A few minutes later: “Doug, the ARG guys are about ten minutes out,” Ari radioed. “How are you doing?”
“Fine, Ari,” Doug replied.
“I miss shooting with you, Doug,” Ariadna said. “You taught me a lot. You’re a good teacher.”
“I had a very good student.”
“We’re going to keep on training after this is over, aren’t we?” she asked. “You said you’d teach me assault weapons and heavier stuff next.”
“I can’t wait, Ari,” Doug said. “Not just the gun stuff, but…”
“But what, Sarge?”
“I can’t wait to be with you again,” Doug said. “I miss you.”
“Hey, I miss you too, Doug,” Ari said. “It’s not just the gun stuff at all. I like being with you.”
“Ari, I wanted to tell you something a while ago, before all the stuff in Brazil happened…”
“You can tell me now, big boy.”
“I wanted to tell you…” Instead, he stopped……because the Fire light on the test kit stopped blinking.
Moore didn’t hesitate—he immediately karate-chopped the device right in the middle, his microhydraulically powered hand crushing the steel-encased device as easily as a beer can, blocking the slug of uranium in the front of the gun before it could reach the second slug in the rear, form a critical mass, and create a thermonuclear reaction.

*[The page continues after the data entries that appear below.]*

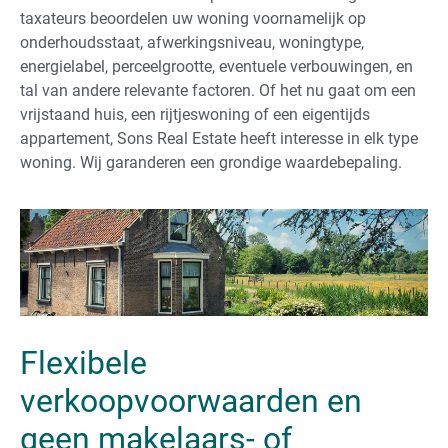
taxateurs beoordelen uw woning voornamelijk op
onderhoudsstaat, afwerkingsniveau, woningtype,
energielabel, perceelgrootte, eventuele verbouwingen, en
tal van andere relevante factoren. Of het nu gaat om een
vrijstaand huis, een rijtjeswoning of een eigentijds
appartement, Sons Real Estate heeft interesse in elk type
woning. Wij garanderen een grondige waardebepaling.
Flexibele
verkoopvoorwaarden en
geen makelaars- of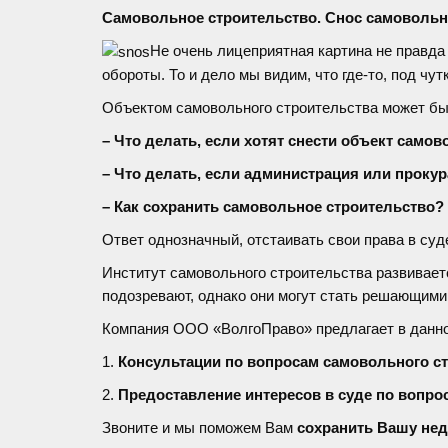
Самовольное строительство. Снос самовольн
Не очень лицеприятная картина не правда
обороты. То и дело мы видим, что где-то, под ч
Объектом самовольного строительства может бы
– Что делать, если хотят снести объект само
– Что делать, если администрация или проку
– Как сохранить самовольное строительство?
Ответ однозначный, отстаивать свои права в суд
Институт самовольного строительства развиваетс
подозревают, однако они могут стать решающими
Компания ООО «ВолгоПраво» предлагает в данно
1.
Консультации по вопросам самовольного с
2.
Предоставление интересов в суде по вопро
Звоните и мы поможем Вам
сохранить
Вашу не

That was the last action he would ever remember—but it saved the lives of millions of souls that morning.
The explosive charge in the warhead exploded milliseconds after Moore crushed the cannon. The ten kilos of high explosive blew into a tremendous fireball, scattering debris from the two uranium-235 slugs into the atmosphere. The explosion triggered a second explosion—this time, in the backup blasting caps embedded in the one thousand kilos of octanitrocubane explosive in the second SUV. Both Moore and Maxwell were vaporized in the second explosion.
Buildings in San Francisco and most of the Bay area are designed to withstand tremendous side-to-side motions to guard against earthquake collapse, but this design makes them vulnerable to upward and outward forces. The first satchel charges set off by the terrorists weakened the main stairwell and elevator shafts, whose structures were the principal interior support structures for the entire building except for the earthquake-resistant outer shell…the ONC explosion would take care of the rest of the building’s interior support.